Precarious employment and mental health: forthcoming research insights from the YOUTHShare project

According to the ILO[1], the pandemic has led to the sharpest global decline in employment since the Great Depression of 1929, with young people being disproportionately affected. The report estimates that youth employment declined by 8.7% in 2020, compared to 3.7% for adults. Young people are particularly affected by job losses in industries such as hospitality, tourism, and retail, which have been hit hard by the pandemic-related measures. A study[2] by the COVID-19_Regional_Labour team, an initiative developed by YouthShare researchers as a response to the pandemic, showed that in the South Aegean, employers in the above sectors that were affected by the suspension, accounted for nearly 80% of the total number of employers in these sectors.

Employment and mental health seem to be inextricably linked[3]. Unemployment heavily affects the mental health of younger generations, by increasing feelings of insecurity, stress, and anxiety, thus often leading to isolation, and decreased social interaction. These lead to social segmentation and further unemployment enhancement, hence generating a feedback loop of precariousness. This two-way relationship between employment and mental health emerges, even when the research focuses primarily on employment. The forthcoming paper of the YOUTHShare research team “In what way a ‘Guarantee for youth’? NEETs entrapped by labour market policies in the European Union” highlights the indirect implications of the Youth Guarantee action plan to the mental health of young people in Spain and Italy.

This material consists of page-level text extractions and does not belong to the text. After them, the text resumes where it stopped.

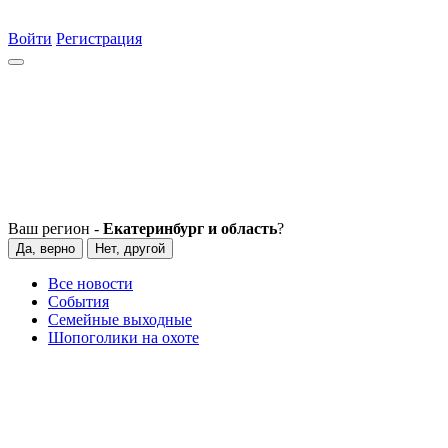
Войти
Регистрация
Ваш регион -
Екатеринбург и область
?
Да, верно
Нет, другой
Все новости
События
Семейные выходные
Шопоголики на охоте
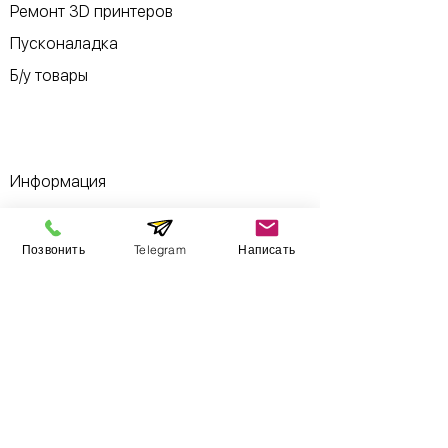
Ремонт 3D принтеров
Пусконаладка
Б/у товары
Информация
​Выставочный зал
Позвонить
Telegram
Написать
Контакты
О компании
Оплата и доставка
Учебник
Вакансии
Карта сайта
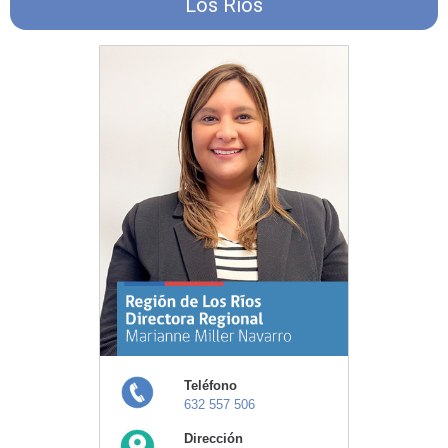
Los Ríos
Teléfono
632 557 506
Dirección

The first point concerns the term “NEET” in Spanish (‘Ni estudia, ni trabaja’ (‘Neither studies, nor works’)). This term is used pejoratively by some people to describe a generation of (young) people who are financially dependent on their parents and are seen as a drain on their parents’ resources. Therefore, they are stigmatized and face a form of exclusion by society. The second point stressed, concerns the forced relocation of young NEETs either to other regions of the same country or to other countries. This means that NEETs are often separated from their families, which affects their mental health on two bases: firstly, because the bond between family members is very strong, especially in Mediterranean countries, and a possible break in this bond can increase homesickness and depression; and secondly, because of the insecurity of a new job – usually non-permanent and poorly paid – in an unfamiliar place.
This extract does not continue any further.